Records from a dataset

_ _ _ _

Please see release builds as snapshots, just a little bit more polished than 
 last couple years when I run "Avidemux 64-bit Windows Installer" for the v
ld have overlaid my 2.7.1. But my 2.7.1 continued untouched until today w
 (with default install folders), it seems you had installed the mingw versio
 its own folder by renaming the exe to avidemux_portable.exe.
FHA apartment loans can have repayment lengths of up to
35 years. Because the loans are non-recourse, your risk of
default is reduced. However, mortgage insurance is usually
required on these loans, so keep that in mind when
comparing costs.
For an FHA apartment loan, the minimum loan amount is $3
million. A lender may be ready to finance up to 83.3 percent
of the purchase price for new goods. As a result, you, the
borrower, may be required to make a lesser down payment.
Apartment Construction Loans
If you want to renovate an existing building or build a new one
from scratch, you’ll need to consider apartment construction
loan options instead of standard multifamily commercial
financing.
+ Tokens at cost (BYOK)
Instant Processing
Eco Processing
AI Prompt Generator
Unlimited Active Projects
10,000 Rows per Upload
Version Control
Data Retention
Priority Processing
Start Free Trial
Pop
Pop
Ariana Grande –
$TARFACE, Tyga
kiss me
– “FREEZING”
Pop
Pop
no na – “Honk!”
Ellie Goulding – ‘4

_ _ _ _

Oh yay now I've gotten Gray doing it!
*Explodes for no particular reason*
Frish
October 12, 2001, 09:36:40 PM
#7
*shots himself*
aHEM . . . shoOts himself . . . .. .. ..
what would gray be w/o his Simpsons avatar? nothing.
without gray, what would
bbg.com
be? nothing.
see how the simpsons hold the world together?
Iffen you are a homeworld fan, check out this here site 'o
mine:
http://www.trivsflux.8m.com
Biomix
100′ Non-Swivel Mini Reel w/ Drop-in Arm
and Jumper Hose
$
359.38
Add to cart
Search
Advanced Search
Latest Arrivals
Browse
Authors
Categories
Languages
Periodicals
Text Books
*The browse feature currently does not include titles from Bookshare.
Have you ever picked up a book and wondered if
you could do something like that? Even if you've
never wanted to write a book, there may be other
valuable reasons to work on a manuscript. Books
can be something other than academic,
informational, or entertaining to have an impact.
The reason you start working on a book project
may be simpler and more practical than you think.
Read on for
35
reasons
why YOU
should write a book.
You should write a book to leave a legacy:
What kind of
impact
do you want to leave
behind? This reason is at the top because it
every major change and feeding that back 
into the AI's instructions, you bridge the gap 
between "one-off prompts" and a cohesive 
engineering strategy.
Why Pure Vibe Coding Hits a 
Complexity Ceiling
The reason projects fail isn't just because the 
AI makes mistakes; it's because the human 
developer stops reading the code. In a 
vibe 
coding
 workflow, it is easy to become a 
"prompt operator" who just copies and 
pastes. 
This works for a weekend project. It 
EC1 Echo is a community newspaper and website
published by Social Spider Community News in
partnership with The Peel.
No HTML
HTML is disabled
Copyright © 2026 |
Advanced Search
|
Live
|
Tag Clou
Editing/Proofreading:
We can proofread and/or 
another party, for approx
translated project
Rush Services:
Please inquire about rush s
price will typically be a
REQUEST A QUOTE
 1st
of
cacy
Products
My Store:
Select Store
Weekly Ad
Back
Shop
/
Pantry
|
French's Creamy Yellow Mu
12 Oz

_ _ _ _

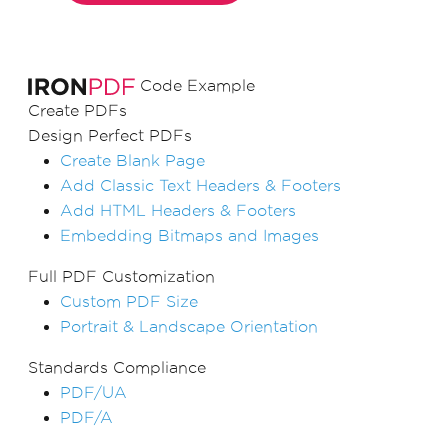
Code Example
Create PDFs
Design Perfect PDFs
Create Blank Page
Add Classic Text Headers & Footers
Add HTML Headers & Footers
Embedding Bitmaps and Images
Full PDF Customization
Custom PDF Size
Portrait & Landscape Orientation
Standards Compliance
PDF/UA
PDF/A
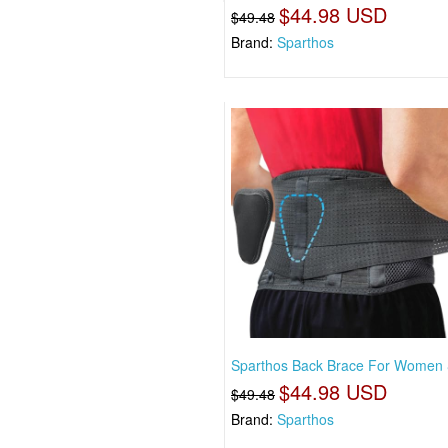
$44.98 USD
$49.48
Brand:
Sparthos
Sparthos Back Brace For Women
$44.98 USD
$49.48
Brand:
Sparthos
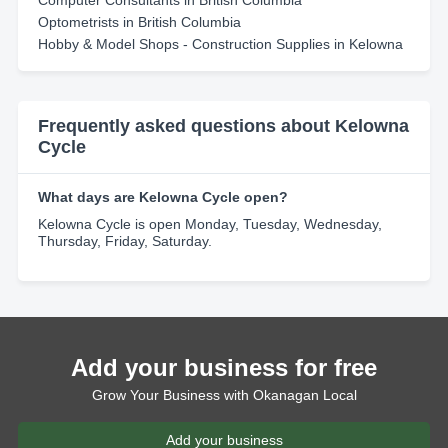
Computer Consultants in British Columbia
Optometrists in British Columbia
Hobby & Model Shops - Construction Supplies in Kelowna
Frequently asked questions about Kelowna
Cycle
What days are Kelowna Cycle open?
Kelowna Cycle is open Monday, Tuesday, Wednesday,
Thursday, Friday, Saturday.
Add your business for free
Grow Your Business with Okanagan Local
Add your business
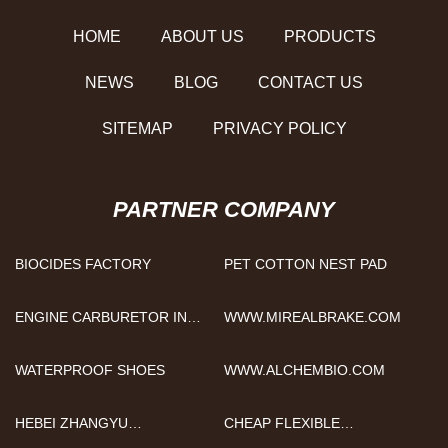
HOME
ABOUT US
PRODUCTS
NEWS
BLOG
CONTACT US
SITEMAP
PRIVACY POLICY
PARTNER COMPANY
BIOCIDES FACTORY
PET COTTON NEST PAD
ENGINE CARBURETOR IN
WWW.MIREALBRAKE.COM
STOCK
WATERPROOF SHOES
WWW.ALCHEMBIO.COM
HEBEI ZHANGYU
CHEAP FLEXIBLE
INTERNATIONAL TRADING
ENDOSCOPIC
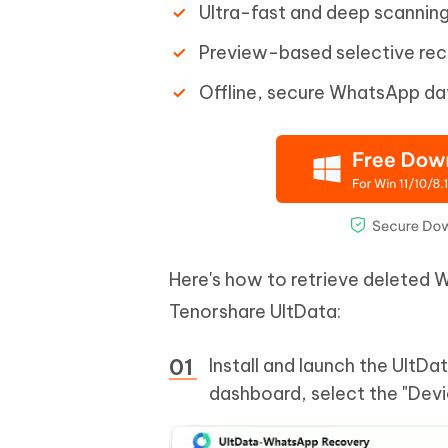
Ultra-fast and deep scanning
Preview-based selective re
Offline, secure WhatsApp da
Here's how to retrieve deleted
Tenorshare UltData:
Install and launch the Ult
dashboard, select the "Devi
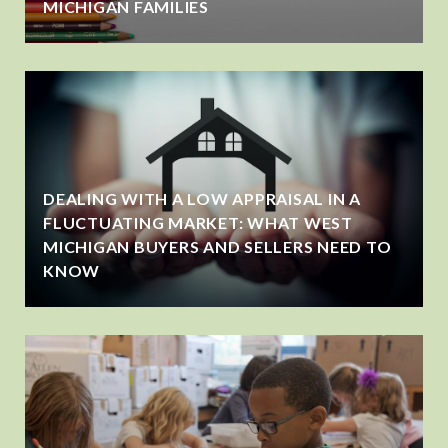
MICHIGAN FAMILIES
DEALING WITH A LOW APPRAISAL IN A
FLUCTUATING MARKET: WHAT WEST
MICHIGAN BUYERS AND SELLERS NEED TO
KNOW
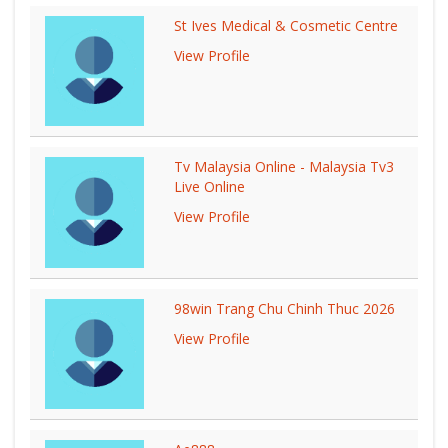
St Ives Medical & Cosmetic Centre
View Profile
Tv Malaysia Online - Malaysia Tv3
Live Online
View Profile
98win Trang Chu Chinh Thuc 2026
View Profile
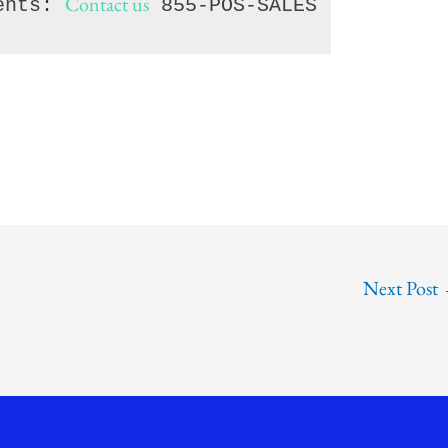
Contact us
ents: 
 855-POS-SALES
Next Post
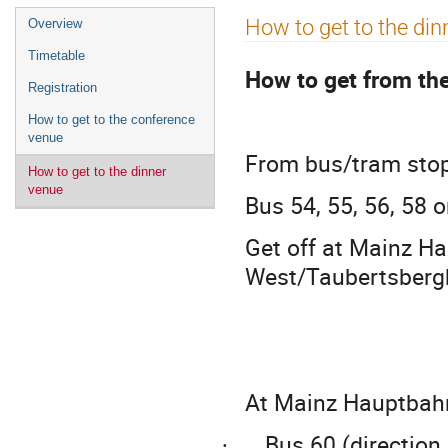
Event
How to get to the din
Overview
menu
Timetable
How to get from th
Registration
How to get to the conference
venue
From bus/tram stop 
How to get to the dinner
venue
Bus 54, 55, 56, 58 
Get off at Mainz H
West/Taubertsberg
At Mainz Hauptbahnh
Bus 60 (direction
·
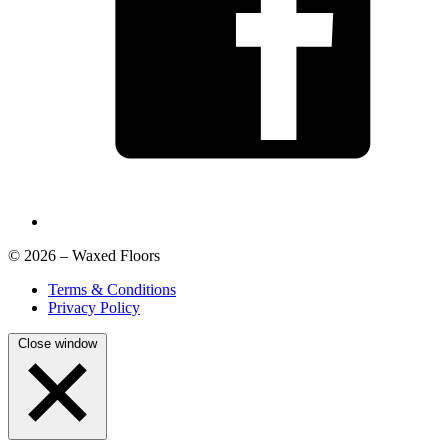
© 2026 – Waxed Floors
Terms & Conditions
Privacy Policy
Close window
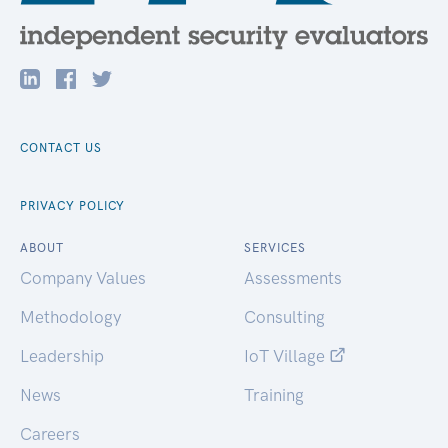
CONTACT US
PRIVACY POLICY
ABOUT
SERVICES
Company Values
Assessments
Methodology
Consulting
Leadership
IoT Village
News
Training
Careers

_ _ _ _

Required action: Write out exactly the lines above from the line with "and Jumper Hose" through the line with "can be something", both of them included, and leave out all other lines.

Response for this exercise:
and Jumper Hose
$
359.38
Add to cart
Search
Advanced Search
Latest Arrivals
Browse
Authors
Categories
Languages
Periodicals
Text Books
*The browse feature currently does not include titles from Bookshare.
Have you ever picked up a book and wondered if
you could do something like that? Even if you've
never wanted to write a book, there may be other
valuable reasons to work on a manuscript. Books
can be something other than academic,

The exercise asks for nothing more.